Dataset entries
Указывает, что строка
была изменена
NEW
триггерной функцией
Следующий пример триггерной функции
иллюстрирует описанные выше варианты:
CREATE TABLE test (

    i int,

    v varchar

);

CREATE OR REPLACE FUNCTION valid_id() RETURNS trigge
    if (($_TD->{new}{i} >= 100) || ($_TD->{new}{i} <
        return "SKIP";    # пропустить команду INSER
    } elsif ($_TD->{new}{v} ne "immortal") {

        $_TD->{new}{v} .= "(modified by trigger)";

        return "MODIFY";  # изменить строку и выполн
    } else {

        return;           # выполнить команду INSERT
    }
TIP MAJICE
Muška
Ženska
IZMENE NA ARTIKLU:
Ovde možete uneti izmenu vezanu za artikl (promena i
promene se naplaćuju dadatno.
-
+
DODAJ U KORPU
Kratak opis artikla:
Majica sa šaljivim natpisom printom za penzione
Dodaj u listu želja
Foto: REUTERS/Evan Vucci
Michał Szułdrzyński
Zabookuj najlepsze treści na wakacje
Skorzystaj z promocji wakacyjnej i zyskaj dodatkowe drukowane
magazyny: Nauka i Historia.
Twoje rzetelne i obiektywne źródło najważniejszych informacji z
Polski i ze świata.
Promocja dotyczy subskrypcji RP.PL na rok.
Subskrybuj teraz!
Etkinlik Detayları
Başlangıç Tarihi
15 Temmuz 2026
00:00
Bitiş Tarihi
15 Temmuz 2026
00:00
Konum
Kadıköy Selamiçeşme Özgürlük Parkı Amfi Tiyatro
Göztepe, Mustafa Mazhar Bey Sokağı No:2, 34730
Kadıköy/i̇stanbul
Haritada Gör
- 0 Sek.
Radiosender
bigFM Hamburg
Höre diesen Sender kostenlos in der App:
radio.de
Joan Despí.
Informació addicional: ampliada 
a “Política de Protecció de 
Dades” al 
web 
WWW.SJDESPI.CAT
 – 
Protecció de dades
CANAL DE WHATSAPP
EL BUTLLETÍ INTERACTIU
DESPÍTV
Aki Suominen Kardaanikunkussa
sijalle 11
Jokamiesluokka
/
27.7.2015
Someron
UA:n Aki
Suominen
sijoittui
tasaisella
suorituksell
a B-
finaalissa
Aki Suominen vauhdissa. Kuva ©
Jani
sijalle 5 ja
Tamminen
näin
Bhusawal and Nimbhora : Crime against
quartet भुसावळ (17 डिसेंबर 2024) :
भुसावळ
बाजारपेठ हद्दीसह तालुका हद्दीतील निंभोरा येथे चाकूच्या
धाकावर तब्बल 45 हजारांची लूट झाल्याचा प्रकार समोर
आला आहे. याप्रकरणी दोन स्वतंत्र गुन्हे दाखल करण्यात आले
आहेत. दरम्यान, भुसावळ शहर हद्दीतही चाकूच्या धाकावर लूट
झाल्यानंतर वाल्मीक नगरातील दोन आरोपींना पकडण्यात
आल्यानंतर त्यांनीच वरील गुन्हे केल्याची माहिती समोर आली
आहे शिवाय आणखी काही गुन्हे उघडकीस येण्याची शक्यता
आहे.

Exercise description
What you return must be an exact retyping of the lines above starting at the line with "promene se naplaćuju dadatno." and ending at the line with "Skorzystaj z promocji", and nothing besides.

Solution to this task
promene se naplaćuju dadatno.
-
+
DODAJ U KORPU
Kratak opis artikla:
Majica sa šaljivim natpisom printom za penzione
Dodaj u listu želja
Foto: REUTERS/Evan Vucci
Michał Szułdrzyński
Zabookuj najlepsze treści na wakacje
Skorzystaj z promocji wakacyjnej i zyskaj dodatkowe drukowane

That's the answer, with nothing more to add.